Florida Gators vs. Georgia Bulldogs game preview
For just the fifth time in the long-time series, both teams will be coming out of a bye week when Florida and Georgia meet at 3:30 p.m. ET Saturday at EverBank Field in Jacksonville, Fla.
The 14th-ranked Gators (5-1, 3-1 SEC) spent the time to prepare for a stretch run they hope ends in an East Division title and berth in the SEC Championship Game. The Gators gained 530 yards of offense in their last outing, a 40-14 win over Missouri, but also turned the ball over four times.
"We’re nowhere where we need to be, and yet, we’re getting guys to realize how good they can be," Florida coach Jim McElwain said. "You can really be good if you allow yourself to be good."
Georgia coach Kirby Smart is taking a wait-and-see attitude before giving his assessment of what progress his Bulldogs (4-3, 2-3 SEC) might have made during the break.
"I’ll answer that question Saturday, because I certainly think we worked towards it," Smart said. "I thought that we got to attack some areas that we needed, and I really thought the kids had good energy and attitude to go out and practice the way they did, physical, hitting each other, with toughness."

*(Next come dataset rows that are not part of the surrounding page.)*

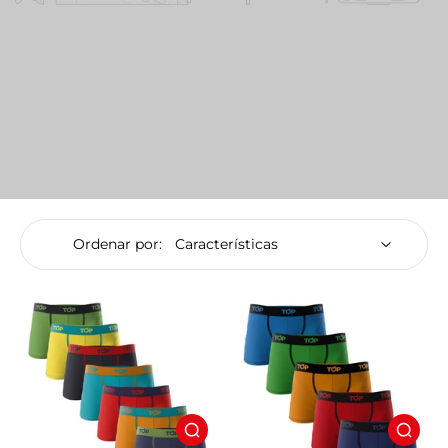
Ordenar por:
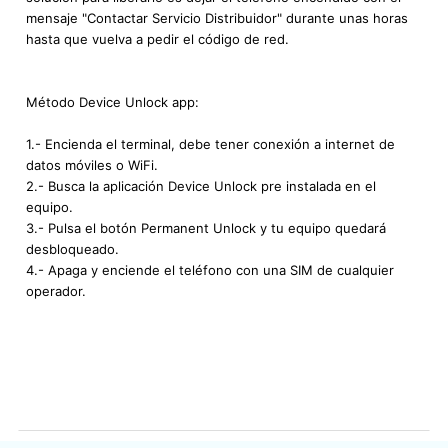
mensaje "Contactar Servicio Distribuidor" durante unas horas
hasta que vuelva a pedir el código de red.
Método Device Unlock app:
1.- Encienda el terminal, debe tener conexión a internet de
datos móviles o WiFi.
2.- Busca la aplicación Device Unlock pre instalada en el
equipo.
3.- Pulsa el botón Permanent Unlock y tu equipo quedará
desbloqueado.
4.- Apaga y enciende el teléfono con una SIM de cualquier
operador.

There will be plenty of storylines entering the game, including the relationship between the two coaches. McElwain and Smart worked together at Alabama under Nick Saban from 2008 to 2011. McElwain served as offensive coordinator while Smart worked the other side of the ball as defensive coordinator.
"His ability to see the game and put a plan together is really, really good," McElwain said.
McElwain is concerned about Georgia’s offensive potential, led by junior running back Nick Chubb and freshman phenom quarterback Jacob Eason. Chubb was held to 40 yards on 16 carries in the 17-16 loss to Vanderbilt in Georgia’s last game, but despite that and despite missing most of one game to injury, the junior still has rushed for 586 yards.
Eason took over as starter in the second game of the season and drove the Bulldogs to the late decisive touchdown the next week in a one-point win at Missouri.
He completed 27 of 40 passes with a touchdown against Vanderbilt and on the season has completed 54.3 percent of his passes with nine touchdowns and five interceptions. A five-star recruit out of Lake Stevens, Wash., Eason was recruited by both Florida and Georgia.
"This guy in my opinion is the future of the SEC," McElwain said. "He’s that good. His ability to push the ball downfield is something that’s impressive."
The Bulldogs did get some good news this week on the defensive front as their two leading tacklers, linebackers Natrez Patrick and Roquan Smith, have been cleared of possession of marijuana charges and are eligible to play Saturday.
Florida’s offense has not been particularly overwhelming this season, but the Gators do have quarterback Luke Del Rio back. He missed three weeks to a knee injury and was a bit rusty in his first game back — "I played terrible. I didn’t take care of the ball," he said of his play against Missouri — but has completed 80 of 139 passes for 998 yards and seven touchdowns for the season.
Wide receiver Tyrie Cleveland also is starting to emerge as a threat downfield. The true freshman caught his first career touchdown pass against Missouri and finished with three catches for 79 yards.
"He’s a talented guy," McElwain said.
For the season, Cleveland is averaging 20.7 yards per reception.
With 84 of the meetings between the two teams in Jacksonville, the game has a special air about it, which is not lost on the coaches.
"When you walk in that stadium and see it half and half, half Florida fans, half Georgia fans," McElwain said, "I get goosebumps just thinking about it."
Smart called it the best "neutral site" game in college football.
"I think when you get recruited to go to Georgia and Florida, that’s a game that you always point to you want to play in," Smart said. "I know historically I was that way as a player.
"But I know our players are that way. It’s considered to them one of the biggest games we have each year, especially because of where it’s played."